Negli ultimi giorni la cronaca italiana ha riportato in primo piano un tema che non può più essere affrontato con slogan o semplificazioni. Da una parte, il caso del diciassettenne arrestato perché, secondo gli inquirenti, progettava una strage in una scuola sul modello Columbine, con altri sette coetanei indagati e riferimenti a contesti online di matrice suprematista e neonazista. Dall’altra, il caso del tredicenne di Trescore Balneario che ha accoltellato una docente, riprendendo e diffondendo il gesto in rete. Sono vicende diverse, ma entrambe mostrano una verità scomoda: esiste un disagio giovanile che, se non compreso in tempo, può assumere forme estreme.
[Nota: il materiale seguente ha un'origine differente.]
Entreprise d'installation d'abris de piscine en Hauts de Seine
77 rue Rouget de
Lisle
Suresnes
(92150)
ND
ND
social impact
Per capire questi fenomeni bisogna evitare due errori. Il primo è dire semplicemente che “è colpa dei social”. Il secondo è scaricare tutta la responsabilità sulla famiglia o sulla scuola. La realtà è più complessa e va letta su tre dimensioni: biologica, psichica e sociale-digitale.
C’è una dimensione biologica, che può riguardare fragilità cliniche o psichiatriche. C’è una dimensione psichica, che riguarda il modo in cui un ragazzo vive il dolore, l’esclusione, l’umiliazione, la frustrazione. E c’è una dimensione sociale e digitale, che riguarda i rapporti con gli altri, l’isolamento, i modelli culturali, le comunità online e i linguaggi della rete.
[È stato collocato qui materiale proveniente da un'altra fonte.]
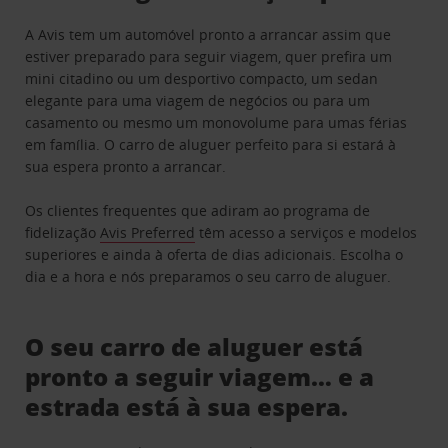
A Avis tem um automóvel pronto a arrancar assim que
estiver preparado para seguir viagem, quer prefira um
mini citadino ou um desportivo compacto, um sedan
elegante para uma viagem de negócios ou para um
casamento ou mesmo um monovolume para umas férias
em família. O carro de aluguer perfeito para si estará à
sua espera pronto a arrancar.
Os clientes frequentes que adiram ao programa de
fidelização
Avis Preferred
têm acesso a serviços e modelos
superiores e ainda à oferta de dias adicionais. Escolha o
dia e a hora e nós preparamos o seu carro de aluguer.
O seu carro de aluguer está
pronto a seguir viagem… e a
estrada está à sua espera.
In questo quadro pesa anche un altro fattore, spesso sottovalutato. Viviamo in una società che chiede continuamente di esporsi: risultati, visibilità, prestazioni, consenso, riconoscimento. Questo vale per i ragazzi, ma anche per gli adulti e per i professionisti. Il problema è che i soggetti più fragili vivono questa richiesta non come un’opportunità, ma come un tribunale permanente. Quando un adolescente si percepisce escluso, umiliato, irrilevante o sconfitto, l’ambiente digitale può diventare il luogo in cui il dolore cerca una forma.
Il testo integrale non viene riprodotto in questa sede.